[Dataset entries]
-=-=-

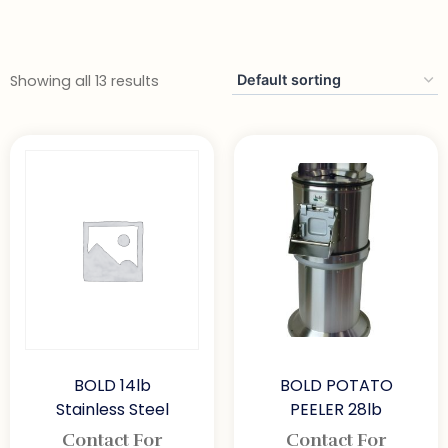
Showing all 13 results
BOLD 14lb
BOLD POTATO
Stainless Steel
PEELER 28lb
Contact For
Contact For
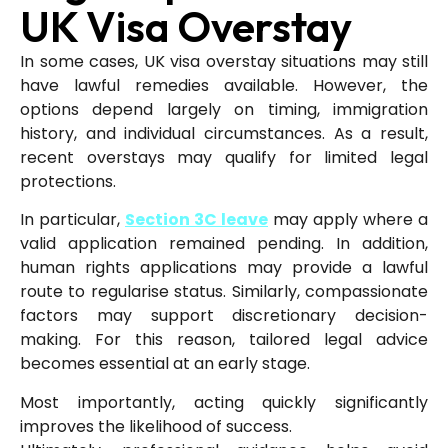
UK Visa Overstay
In some cases, UK visa overstay situations may still
have lawful remedies available. However, the
options depend largely on timing, immigration
history, and individual circumstances. As a result,
recent overstays may qualify for limited legal
protections.
In particular,
Section 3C leave
may apply where a
valid application remained pending. In addition,
human rights applications may provide a lawful
route to regularise status. Similarly, compassionate
factors may support discretionary decision-
making. For this reason, tailored legal advice
becomes essential at an early stage.
Most importantly, acting quickly significantly
improves the likelihood of success.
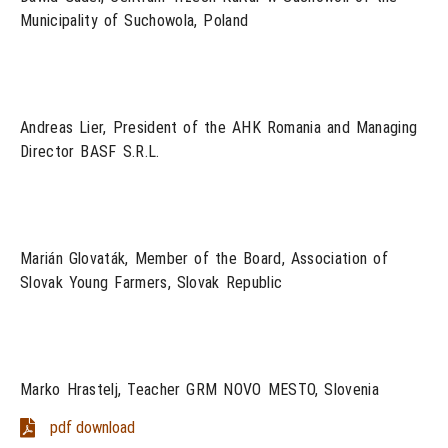
Municipality of Suchowola, Poland
Andreas Lier, President of the AHK Romania and Managing
Director BASF S.R.L.
Marián Glovaták, Member of the Board, Association of
Slovak Young Farmers, Slovak Republic
Marko Hrastelj, Teacher GRM NOVO MESTO, Slovenia
pdf download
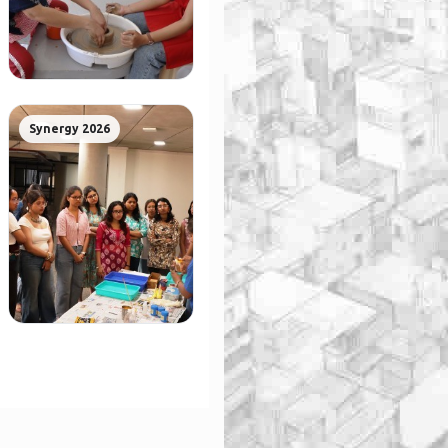
Synergy 2026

-=-=-

• _Task details_: Produce an exact copy of the lines from the line with "becomes essential at an early stage." through the last line of the data above, both ends included. No pictures belong in it.

• _Task solution_:
becomes essential at an early stage.
Most importantly, acting quickly significantly
improves the likelihood of success.
Municipality of Suchowola, Poland
Andreas Lier, President of the AHK Romania and Managing
Director BASF S.R.L.
Marián Glovaták, Member of the Board, Association of
Slovak Young Farmers, Slovak Republic
Marko Hrastelj, Teacher GRM NOVO MESTO, Slovenia
pdf download
Synergy 2026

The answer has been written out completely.